Yields1 ServingPrep Time20 minsCook Time10 minsTotal Time30 mins

This amazing recipe is from Shared Appetite

 2 pounds flank steak
 1 (6 ounce) package Wild Garden Shawarma Quick Marinade
 2 (8.8 ounce) packages Wild Garden Rice & Lentil Heat and Serve Pilaf
 Mediterranean Salad (recipe below)
 Shawarma White Sauce (recipe below)
 10 ounces Wild Garden Hummus Dip
 2 cups arugula
 1 cup feta cheese, crumbled
 Chopped parsley, for garnish
 4 Naan or Pita, if desired
Mediterranean Salad
 1 cucumber, peeled and seeds removed, finely diced
 2 plum tomatoes, peeled and seeds removed, finely diced
 1 tablespoon extra virgin olive oil
 1 tablespoon fresh lemon juice
 2 tablespoon chopped parsley
 Kosher salt
 Freshly ground black pepper
Shawarma White Sauce
 1 cup mayonnaise
 ¼ cup water
 2½ tablespoons lemon juice
 Kosher salt
 Freshly ground pepper
Shawarma Steak
1

Place steak in a shallow dish and pour in Shawarma marinade, coating the steak completely. This is a "quick marinade", so you can marinate for as little time as you have if in a rush, but preferably marinate for at least 4 to 6 hours to let flavors penetrate the meat. Grill flank steak over medium-high heat for about 4-5 minutes per side, or until cooked to desired doneness (about 140-145°F for medium-rare/medium). Let steak rest 5-10 minutes before slicing.

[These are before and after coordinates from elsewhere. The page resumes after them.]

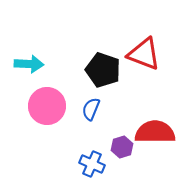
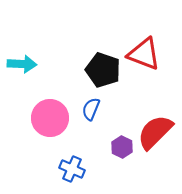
cyan arrow: moved 7 px left
pink circle: moved 3 px right, 12 px down
red semicircle: rotated 45 degrees counterclockwise
purple hexagon: rotated 15 degrees counterclockwise
blue cross: moved 20 px left, 5 px down
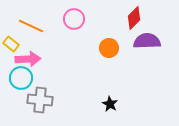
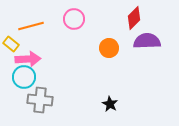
orange line: rotated 40 degrees counterclockwise
cyan circle: moved 3 px right, 1 px up
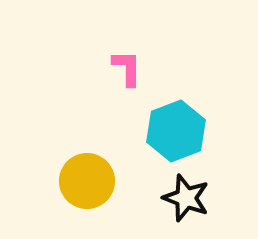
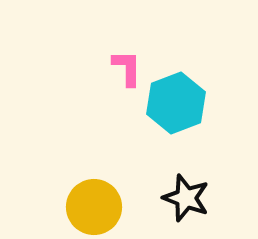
cyan hexagon: moved 28 px up
yellow circle: moved 7 px right, 26 px down
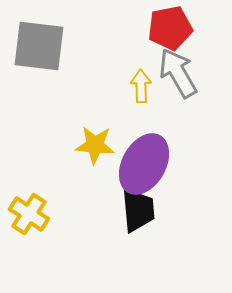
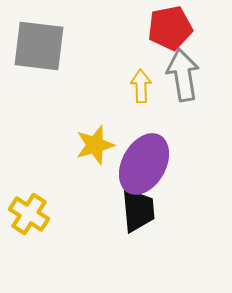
gray arrow: moved 5 px right, 2 px down; rotated 21 degrees clockwise
yellow star: rotated 21 degrees counterclockwise
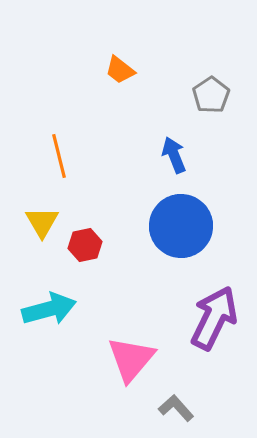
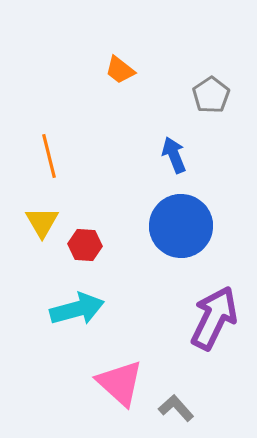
orange line: moved 10 px left
red hexagon: rotated 16 degrees clockwise
cyan arrow: moved 28 px right
pink triangle: moved 11 px left, 24 px down; rotated 28 degrees counterclockwise
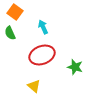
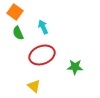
green semicircle: moved 8 px right
green star: rotated 14 degrees counterclockwise
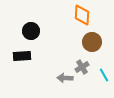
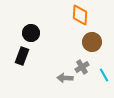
orange diamond: moved 2 px left
black circle: moved 2 px down
black rectangle: rotated 66 degrees counterclockwise
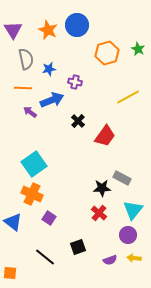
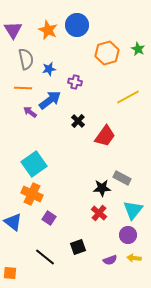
blue arrow: moved 2 px left; rotated 15 degrees counterclockwise
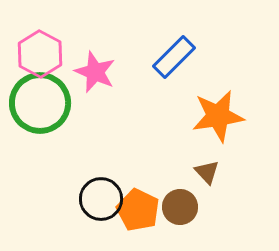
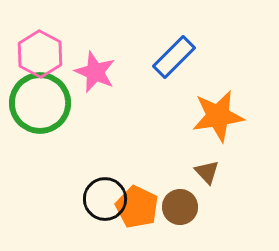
black circle: moved 4 px right
orange pentagon: moved 1 px left, 3 px up
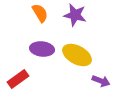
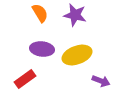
yellow ellipse: rotated 48 degrees counterclockwise
red rectangle: moved 7 px right
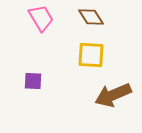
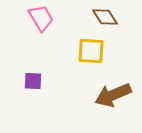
brown diamond: moved 14 px right
yellow square: moved 4 px up
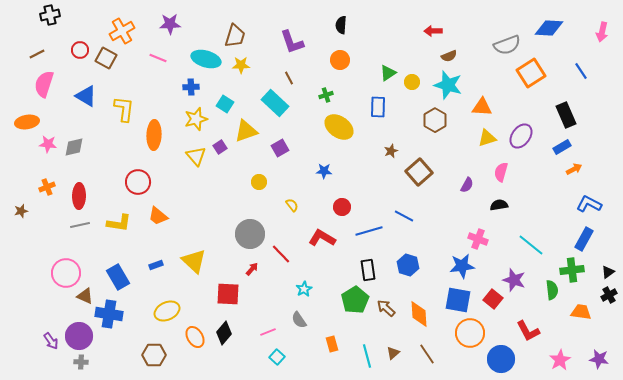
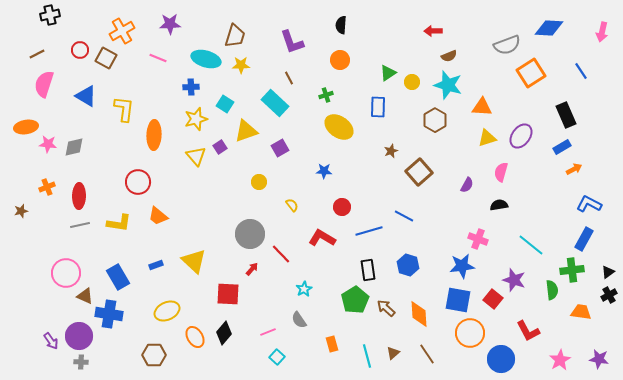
orange ellipse at (27, 122): moved 1 px left, 5 px down
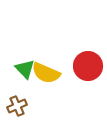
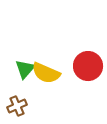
green triangle: rotated 25 degrees clockwise
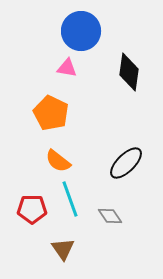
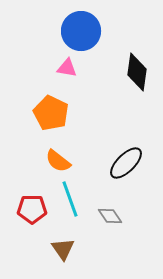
black diamond: moved 8 px right
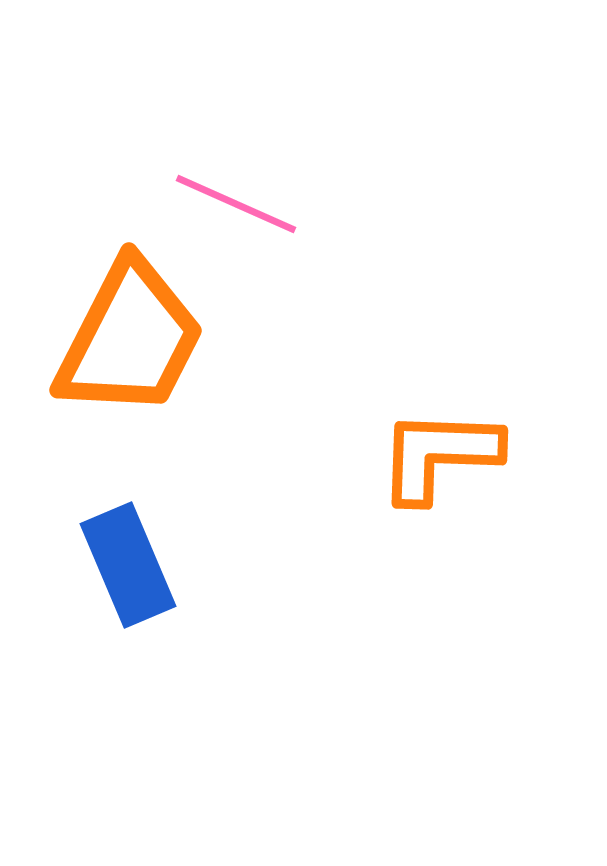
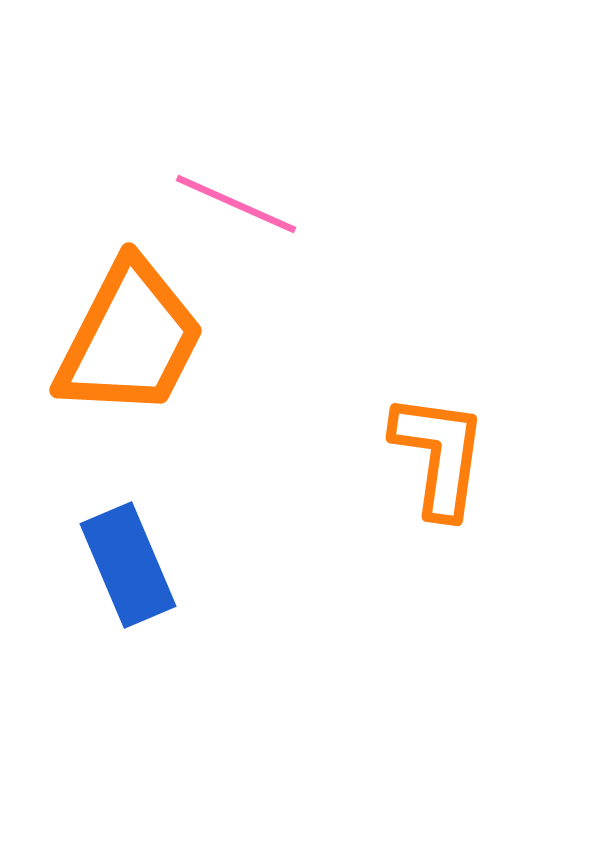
orange L-shape: rotated 96 degrees clockwise
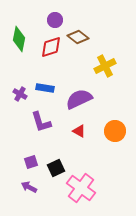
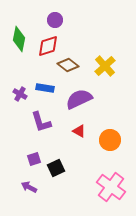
brown diamond: moved 10 px left, 28 px down
red diamond: moved 3 px left, 1 px up
yellow cross: rotated 15 degrees counterclockwise
orange circle: moved 5 px left, 9 px down
purple square: moved 3 px right, 3 px up
pink cross: moved 30 px right, 1 px up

Wild Garden Grilled Flank Steak Shawarma Bowls

2

Heat Rice & Lentil Pilaf according to package directions. Divide between four bowls. Top with sliced steak, Israeli Salad, hummus, arugula, and crumbled feta. Drizzle with Shawarma white sauce and sprinkle with chopped parsley. Devour.

Mediterranean Salad
3

Combine all ingredients in a small mixing bowl and season with Kosher salt and freshly ground black pepper. Can be made ahead of time and refrigerated (although the cucumbers and tomatoes texture will change a bit), make sure to stir well before serving.

Shawarma White Sauce
4

Combine all ingredients in a small bowl and season with Kosher salt and freshly ground black pepper. Let flavors meld at least one hour before serving. Can be made ahead of time and refrigerated up to 5 days.